▶ [Activity] Below are records to write out exactly; drop the pictures when you do.

[Saved entries]
....

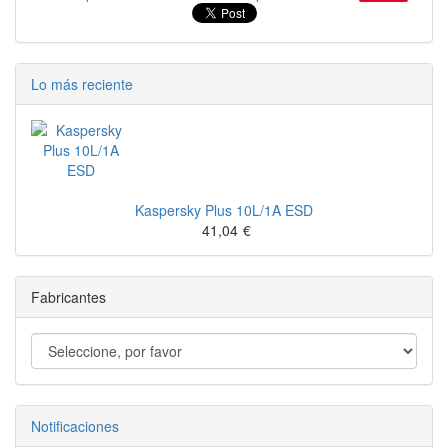
Lo más reciente
Kaspersky Plus 10L/1A ESD
41,04
€
Fabricantes
Notificaciones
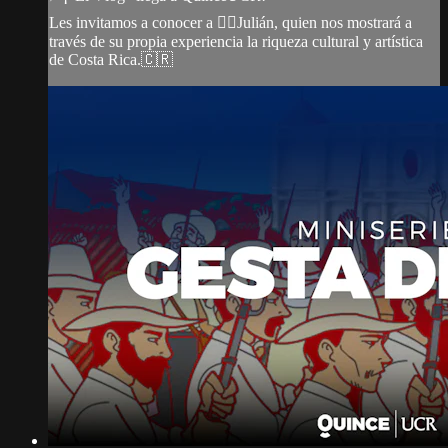
Les invitamos a conocer a 💁‍♂️Julián, quien nos mostrará a
través de su propia experiencia la riqueza cultural y artística
de Costa Rica.🇨🇷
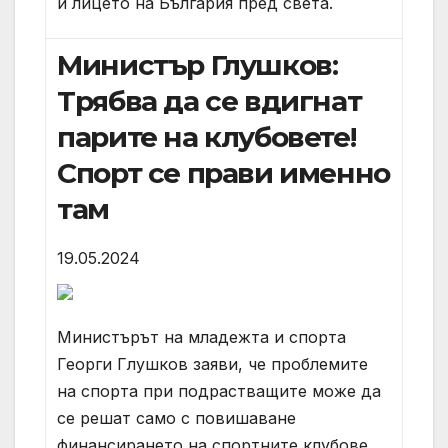
и лицето на България пред света.
Министър Глушков:
Трябва да се вдигнат
парите на клубовете!
Спорт се прави именно
там
19.05.2024
Министърът на младежта и спорта
Георги Глушков заяви, че проблемите
на спорта при подрастващите може да
се решат само с повишаване
финансирането на спортните клубове.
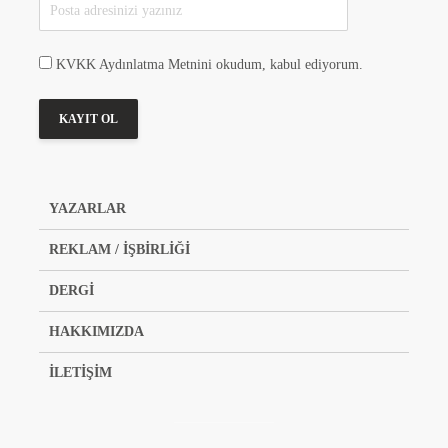
KVKK Aydınlatma Metnini okudum, kabul ediyorum.
YAZARLAR
REKLAM / İŞBİRLİĞİ
DERGİ
HAKKIMIZDA
İLETİŞİM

....

▶ [Exercise answer]
Lo más reciente
Kaspersky Plus 10L/1A ESD
41,04
€
Fabricantes
Notificaciones
Les invitamos a conocer a 💁‍♂️Julián, quien nos mostrará a
través de su propia experiencia la riqueza cultural y artística
de Costa Rica.🇨🇷
и лицето на България пред света.
Министър Глушков:
Трябва да се вдигнат
парите на клубовете!
Спорт се прави именно
там
19.05.2024
Министърът на младежта и спорта
Георги Глушков заяви, че проблемите
на спорта при подрастващите може да
се решат само с повишаване
финансирането на спортните клубове.
KVKK Aydınlatma Metnini okudum, kabul ediyorum.
YAZARLAR
REKLAM / İŞBİRLİĞİ
DERGİ
HAKKIMIZDA
İLETİŞİM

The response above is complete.